──────── Record excerpts
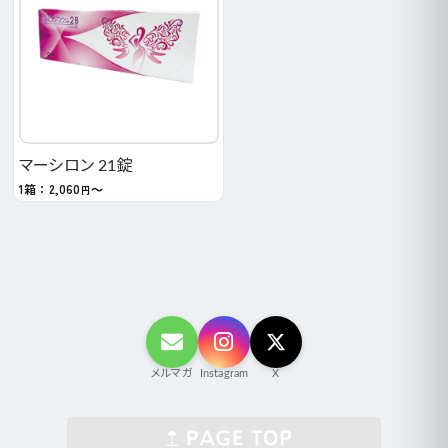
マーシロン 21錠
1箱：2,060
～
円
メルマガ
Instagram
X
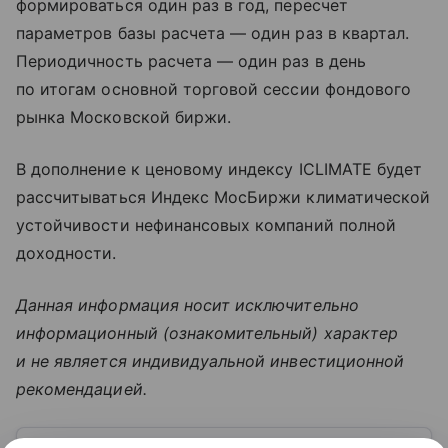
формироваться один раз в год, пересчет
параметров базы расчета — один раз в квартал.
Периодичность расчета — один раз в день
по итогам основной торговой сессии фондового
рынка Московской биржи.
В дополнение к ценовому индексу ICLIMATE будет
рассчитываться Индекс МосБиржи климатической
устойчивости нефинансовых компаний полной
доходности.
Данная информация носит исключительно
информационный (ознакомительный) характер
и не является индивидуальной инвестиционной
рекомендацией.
────────────────
──────── Record excerpts
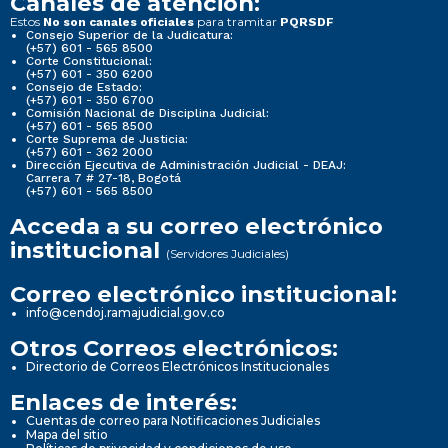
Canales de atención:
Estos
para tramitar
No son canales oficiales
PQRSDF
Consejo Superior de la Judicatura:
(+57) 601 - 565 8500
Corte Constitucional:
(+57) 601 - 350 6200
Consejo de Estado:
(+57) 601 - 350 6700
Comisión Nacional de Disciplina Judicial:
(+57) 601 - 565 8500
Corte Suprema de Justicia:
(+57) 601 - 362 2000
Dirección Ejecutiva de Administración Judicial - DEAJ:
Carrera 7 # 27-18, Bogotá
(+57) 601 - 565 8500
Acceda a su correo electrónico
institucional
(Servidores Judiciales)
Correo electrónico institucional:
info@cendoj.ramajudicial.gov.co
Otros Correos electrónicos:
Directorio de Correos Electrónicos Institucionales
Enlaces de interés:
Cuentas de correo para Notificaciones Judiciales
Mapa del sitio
────────────────
──────── Record excerpts
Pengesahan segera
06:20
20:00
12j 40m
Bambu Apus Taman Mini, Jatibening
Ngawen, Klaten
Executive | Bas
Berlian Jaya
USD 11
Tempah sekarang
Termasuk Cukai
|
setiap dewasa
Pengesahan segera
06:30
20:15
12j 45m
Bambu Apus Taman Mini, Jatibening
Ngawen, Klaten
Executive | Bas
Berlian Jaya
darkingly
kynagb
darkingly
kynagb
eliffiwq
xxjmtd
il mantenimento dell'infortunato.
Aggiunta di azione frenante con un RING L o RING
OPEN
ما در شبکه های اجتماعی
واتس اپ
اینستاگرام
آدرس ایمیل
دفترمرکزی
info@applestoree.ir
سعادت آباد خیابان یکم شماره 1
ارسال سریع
────────────────
-- Your assignment --
Wherever the word "один" appears in the entries above, copy that whole line.

-- Written response --
формироваться один раз в год, пересчет
параметров базы расчета — один раз в квартал.
Периодичность расчета — один раз в день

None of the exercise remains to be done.